Undersea Hyperb Med. 2007 Sep-Oct;34(5):315-9.
A case of retinal central vein occlusion (CRVO) in a 43-year-old man is presented in which hyperbaric oxygen (HBO2) was used as the only treatment method. CRVO is a relatively common cause of visual loss, with hypertension, diabetes, glaucoma and hypercoagulable conditions identified as risk factors. The patient in this report had none of these risk factors and declined treatments other than hyperbaric oxygen. HBO2 was effective in sustaining the ischemic retina and controlling retinal edema until the retina revascularized and vision stabilized. The initial visual acuity in the left eye was 20/200 (corrected), and after two hyperbaric treatments it was 20/30 (corrected). Following three months of HBO2 treatments the vision stabilized to 20/20 (corrected) in the affected eye. Treatment considerations in using HBO2 as adjunctive therapy for CRVO are early institution of treatment, and continuation of HBO2 until the retinal edema has resolved and vision has stabilized.

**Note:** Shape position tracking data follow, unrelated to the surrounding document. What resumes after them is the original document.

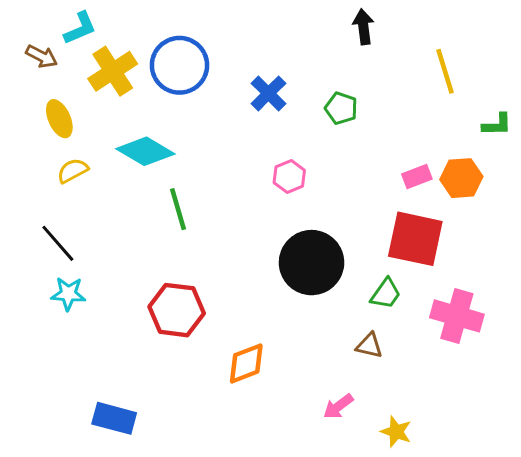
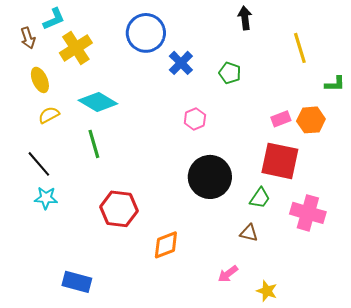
brown arrow: (42, 56) -> (28, 38), turned 45
blue circle: (179, 65) -> (146, 33), moved
green line: (178, 209) -> (94, 144), moved

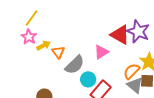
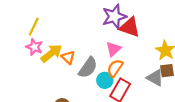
purple star: (138, 31) -> (114, 16), moved, turned -30
yellow arrow: (43, 46) -> (51, 53), size x1.5
orange semicircle: (131, 71) -> (115, 68), moved

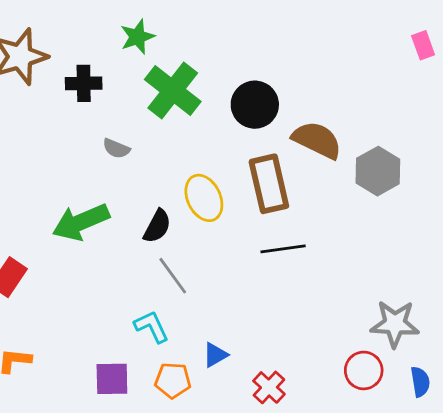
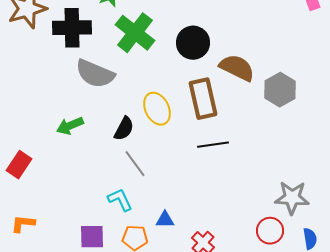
black cross: (84, 83) -> (72, 28), size x1.5
gray semicircle: (116, 148) -> (95, 74), size x2.0
green arrow: (81, 222) -> (70, 126), size x0.7
blue triangle: (215, 355) -> (165, 220), turned 30

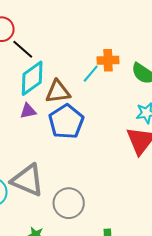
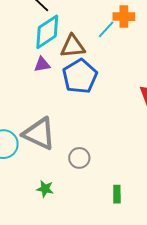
gray circle: (69, 203) -> (79, 158), size x0.7

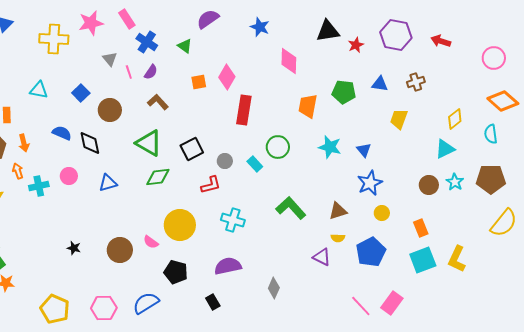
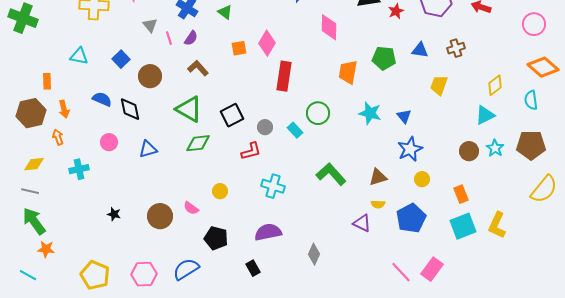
cyan cross: (39, 186) -> (79, 169), moved
yellow circle: (180, 225) -> (220, 191), size x0.5

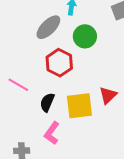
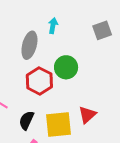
gray ellipse: (48, 27) -> (29, 45), turned -32
green circle: (85, 36) -> (66, 67), moved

本文介绍了一例43岁男性视网膜中央静脉阻塞(CRVO)病例,该病例仅采用高压氧(HBO2)进行治疗。CRVO是导致视力丧失的一个相对常见原因,高血压、糖尿病、青光眼和高凝状态被确定为危险因素。本报告中的患者没有这些危险因素,并且拒绝了除高压氧之外的其他治疗。HBO2在维持缺血性视网膜和控制视网膜水肿方面有效,直至视网膜血管再通且视力稳定。左眼初始视力为20/200(矫正后),经过两次高压氧治疗后为20/30(矫正后)。经过三个月的HBO2治疗,患眼视力稳定在20/20(矫正后)。将HBO2用作CRVO辅助治疗的治疗考虑因素包括尽早开始治疗,以及持续使用HBO2直至视网膜水肿消退且视力稳定。